--- TASK INPUTS Enclosed Below ---

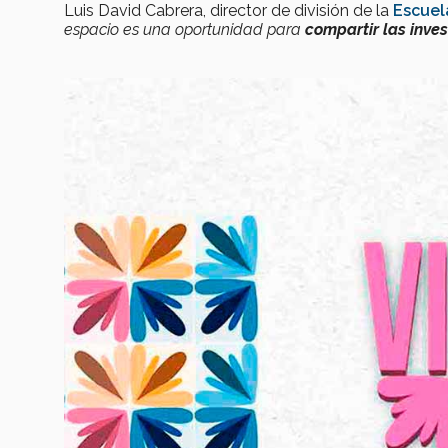
Luis David Cabrera, director de división de la
Escuel
espacio es una oportunidad para
compartir las inve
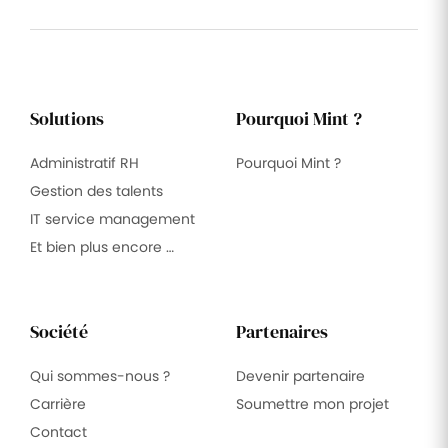
Solutions
Pourquoi Mint ?
Administratif RH
Pourquoi Mint ?
Gestion des talents
IT service management
Et bien plus encore …
Société
Partenaires
Qui sommes-nous ?
Devenir partenaire
Carrière
Soumettre mon projet
Contact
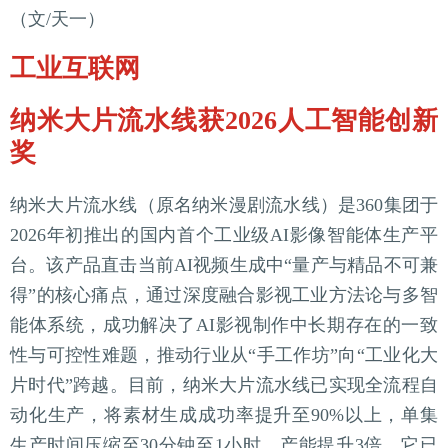
（文/天一）
工业互联网
纳米大片流水线获2026人工智能创新
奖
纳米大片流水线（原名纳米漫剧流水线）是360集团于
2026年初推出的国内首个工业级AI影像智能体生产平
台。该产品直击当前AI视频生成中“量产与精品不可兼
得”的核心痛点，通过深度融合影视工业方法论与多智
能体系统，成功解决了AI影视制作中长期存在的一致
性与可控性难题，推动行业从“手工作坊”向“工业化大
片时代”跨越。目前，纳米大片流水线已实现全流程自
动化生产，将素材生成成功率提升至90%以上，单集
生产时间压缩至30分钟至1小时，产能提升3倍。它已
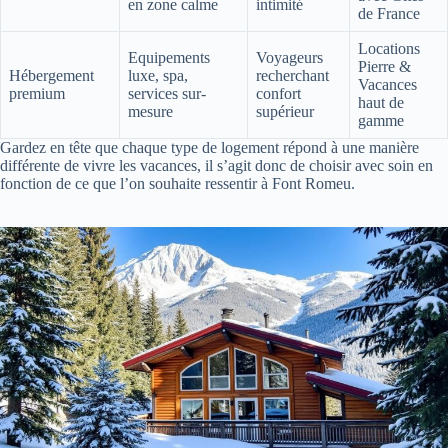
en zone calme
intimité
de France
Locations
Equipements
Voyageurs
Pierre &
Hébergement
luxe, spa,
recherchant
Vacances
premium
services sur-
confort
haut de
mesure
supérieur
gamme
Gardez en tête que chaque type de logement répond à une manière
différente de vivre les vacances, il s’agit donc de choisir avec soin en
fonction de ce que l’on souhaite ressentir à Font Romeu.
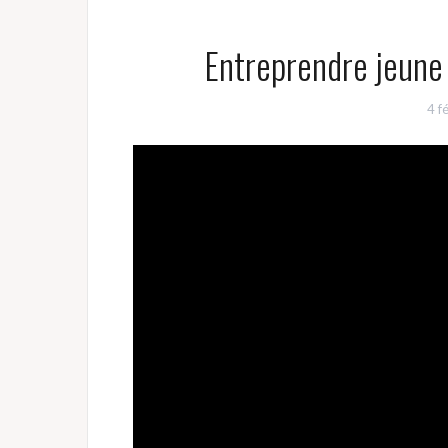
Entreprendre jeune 
4 f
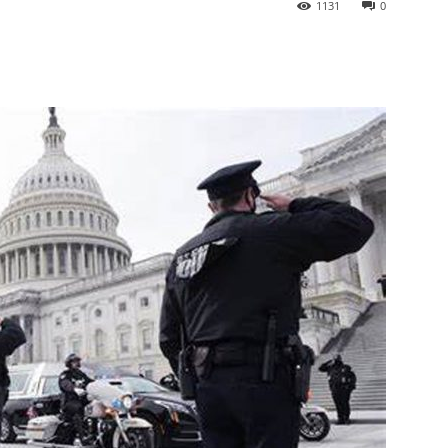
1131
0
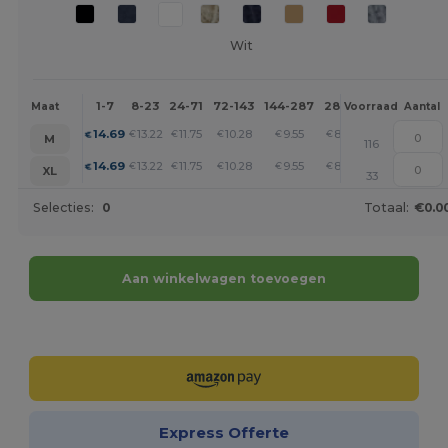
Wit
1-7
8-23
24-71
72-143
144-287
288 +
Meer
Maat
Voorraad
Aantal
+
14.69
13.22
11.75
10.28
9.55
8.82
€
€
€
€
€
€
M
116
+
14.69
13.22
11.75
10.28
9.55
8.82
€
€
€
€
€
€
XL
33
Selecties:
0
Totaal:
€0.0
Aan winkelwagen toevoegen
Personaliseer het!
Express Offerte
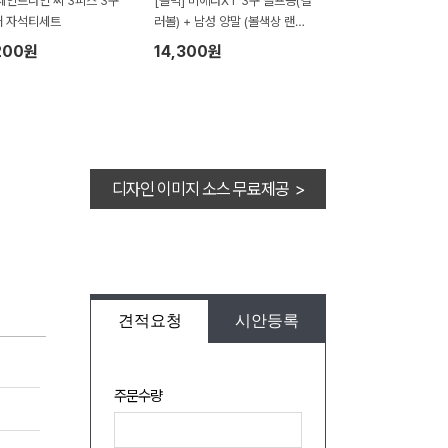
세인트나인 씨 3피스 3구
[볼빅] 비에라XT 3구 골프공(컬
커 자석티세트
러볼) + 남성 양말 (볼색상 랜덤,
쇼핑백포함)
200원
14,300원
디자인 이미지 소스 무료제공 >
견적요청
시안등록
주문수량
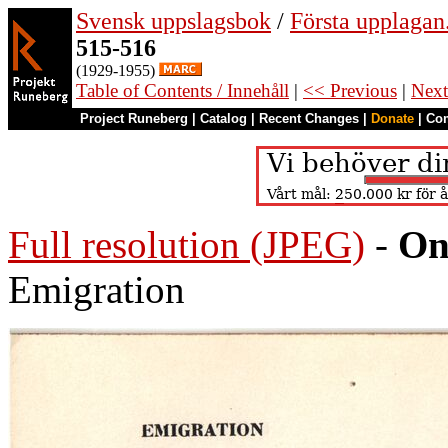
Svensk uppslagsbok
/
Första upplagan
515-516
(1929-1955)
Table of Contents / Innehåll
|
<< Previous
|
Next
Project Runeberg
|
Catalog
|
Recent Changes
|
Donate
|
Co
Full resolution (JPEG)
-
On
Emigration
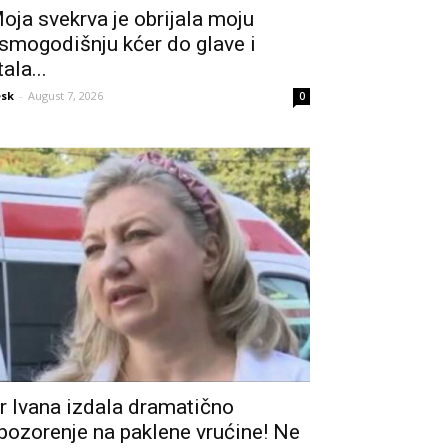
oja svekrva je obrijala moju
smogodišnju kćer do glave i
tala...
sk
-
August 7, 2026
0
r Ivana izdala dramatično
pozorenje na paklene vrućine! Ne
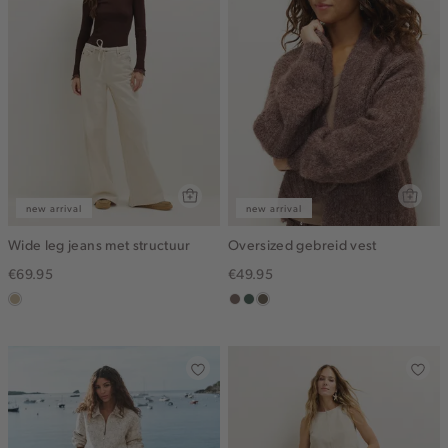
new arrival
new arrival
Wide leg jeans met structuur
Oversized gebreid vest
€69.95
€49.95
lichtzand
taupe
groen,
bruin
grijs
gemêleerd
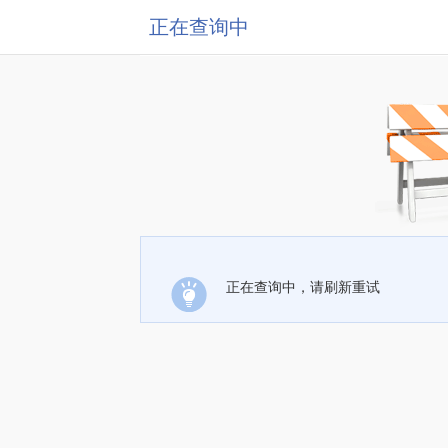
正在查询中
正在查询中，请刷新重试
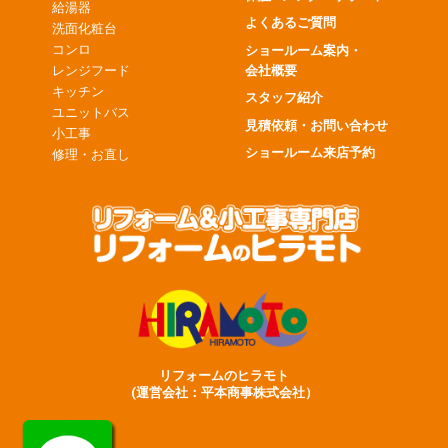
給湯器
よくあるご質問
洗面化粧台
コンロ
ショールーム案内・
会社概要
レンジフード
キッチン
スタッフ紹介
ユニットバス
見積依頼・お問い合わせ
小工事
ショールーム来店予約
修理・お直し
リフォームのヒラモト
(運営会社：平本商事株式会社）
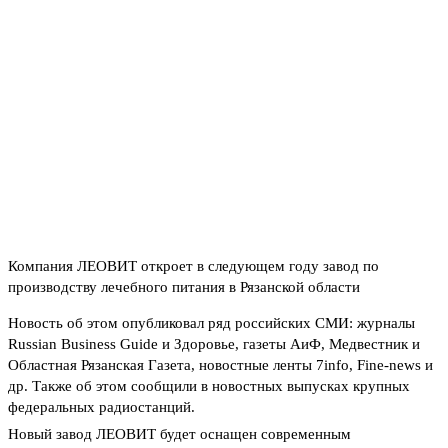
Компания ЛЕОВИТ откроет в следующем году завод по
производству лечебного питания в Рязанской области
Новость об этом опубликовал ряд российских СМИ: журналы
Russian Business Guide и Здоровье, газеты АиФ, Медвестник и
Областная Рязанская Газета, новостные ленты 7info, Fine-news и
др. Также об этом сообщили в новостных выпусках крупных
федеральных радиостанций.
Новый завод ЛЕОВИТ будет оснащен современным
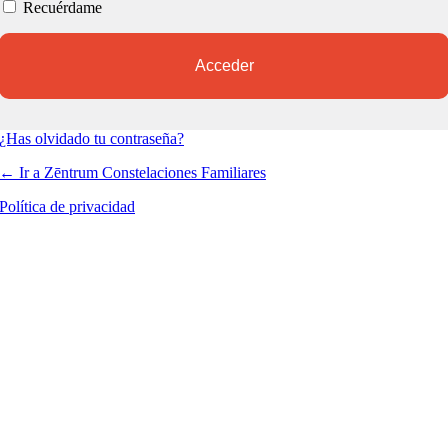
Recuérdame
¿Has olvidado tu contraseña?
← Ir a Zēntrum Constelaciones Familiares
Política de privacidad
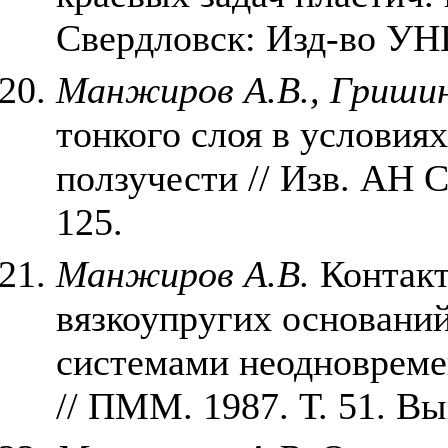
Свердловск: Изд-во УН
Манжиров А.В., Гришин
тонкого слоя в условия
ползучести // Изв. АН С
125.
Манжиров А.В.
Контакт
вязкоупругих основани
системами неодноврем
// ПММ. 1987. Т. 51. Вы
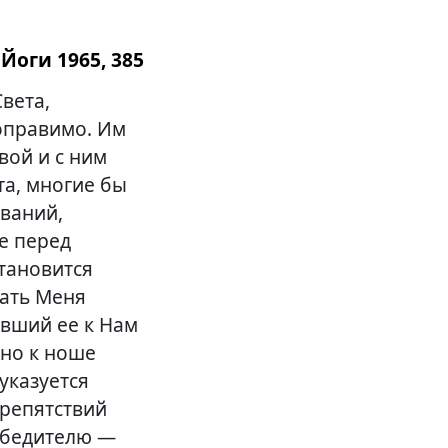
Йоги 1965, 385
Света,
поправимо. Им
вой и с ним
та, многие бы
ований,
ие перед
становится
жать Меня
явший ее к Нам
жно к ноше
указуется
препятствий
обедителю —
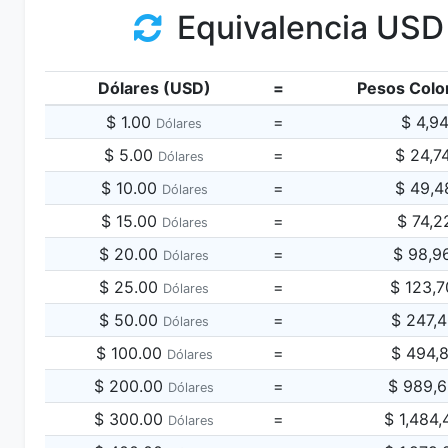
Equivalencia USD
Dólares (USD)
=
Pesos Colo
$ 1.00
=
$ 4,9
Dólares
$ 5.00
=
$ 24,7
Dólares
$ 10.00
=
$ 49,4
Dólares
$ 15.00
=
$ 74,2
Dólares
$ 20.00
=
$ 98,9
Dólares
$ 25.00
=
$ 123,
Dólares
$ 50.00
=
$ 247,
Dólares
$ 100.00
=
$ 494,
Dólares
$ 200.00
=
$ 989,
Dólares
$ 300.00
=
$ 1,484
Dólares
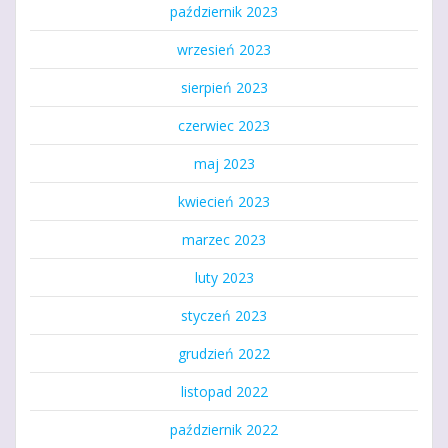
październik 2023
wrzesień 2023
sierpień 2023
czerwiec 2023
maj 2023
kwiecień 2023
marzec 2023
luty 2023
styczeń 2023
grudzień 2022
listopad 2022
październik 2022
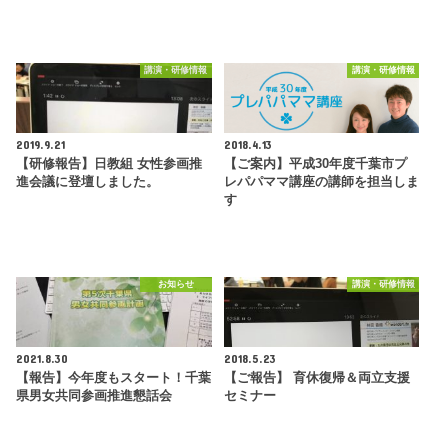
講演・研修情報
講演・研修情報
2019.9.21
2018.4.13
【研修報告】日教組 女性参画推
【ご案内】平成30年度千葉市プ
進会議に登壇しました。
レパパママ講座の講師を担当しま
す
お知らせ
講演・研修情報
2021.8.30
2018.5.23
【報告】今年度もスタート！千葉
【ご報告】 育休復帰＆両立支援
県男女共同参画推進懇話会
セミナー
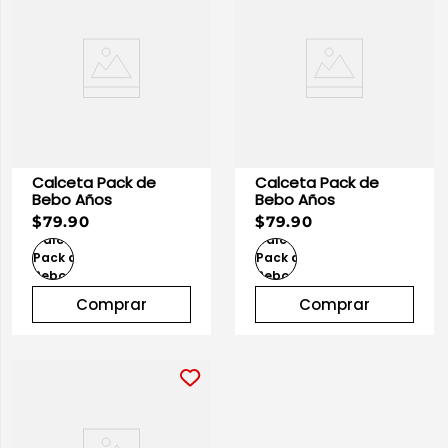
Calceta Pack de
Calceta Pack de
Bebo Años
Bebo Años
$79.90
$79.90
Comprar
Comprar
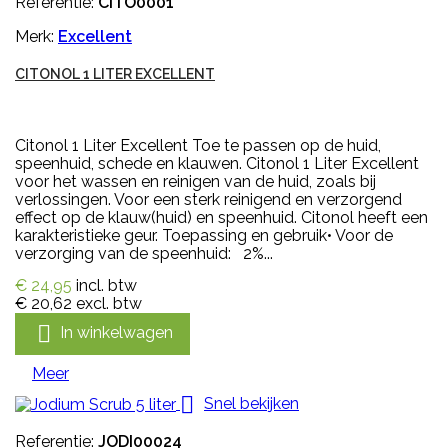
Referentie:
CITO0001
Merk:
Excellent
CITONOL 1 LITER EXCELLENT
Citonol 1 Liter Excellent Toe te passen op de huid,
speenhuid, schede en klauwen. Citonol 1 Liter Excellent
voor het wassen en reinigen van de huid, zoals bij
verlossingen. Voor een sterk reinigend en verzorgend
effect op de klauw(huid) en speenhuid. Citonol heeft een
karakteristieke geur. Toepassing en gebruik• Voor de
verzorging van de speenhuid: 2%...
€ 24,95
incl. btw
€ 20,62
excl. btw

In winkelwagen
Meer

Snel bekijken
Referentie:
JODI00024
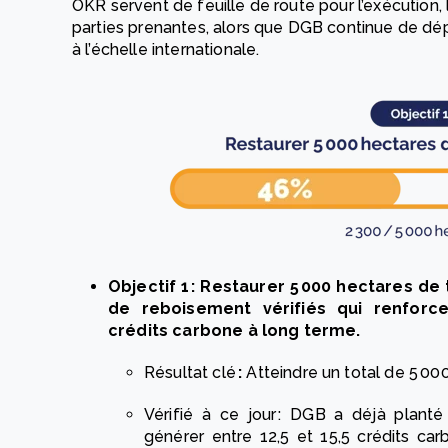
OKR servent de feuille de route pour l’exécution, 
parties prenantes, alors que DGB continue de dép
à l’échelle internationale.
Objectif 1 : Restaurer 5 000 hectares d
de reboisement vérifiés qui renforce
crédits carbone à long terme.
Résultat clé
:
Atteindre un total de 5 00
Vérifié à ce jour : DGB a déjà plant
générer entre 12,5 et 15,5 crédits ca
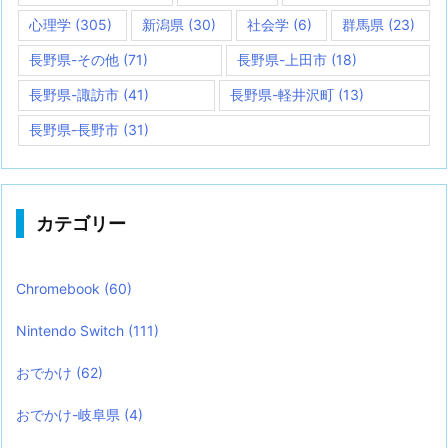
心理学
(305)
新潟県
(30)
社会学
(6)
群馬県
(23)
長野県-その他
(71)
長野県-上田市
(18)
長野県-諏訪市
(41)
長野県-軽井沢町
(13)
長野県-長野市
(31)
カテゴリー
Chromebook
(60)
Nintendo Switch
(111)
おでかけ
(62)
おでかけ-岐阜県
(4)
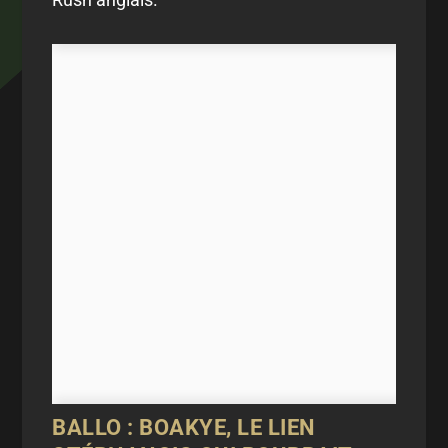
BALLO : BOAKYE, LE LIEN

--- End of Enclosed TASK INPUTS ---

Within the records above, how many lines include the word "październik"? State the number by itself.

2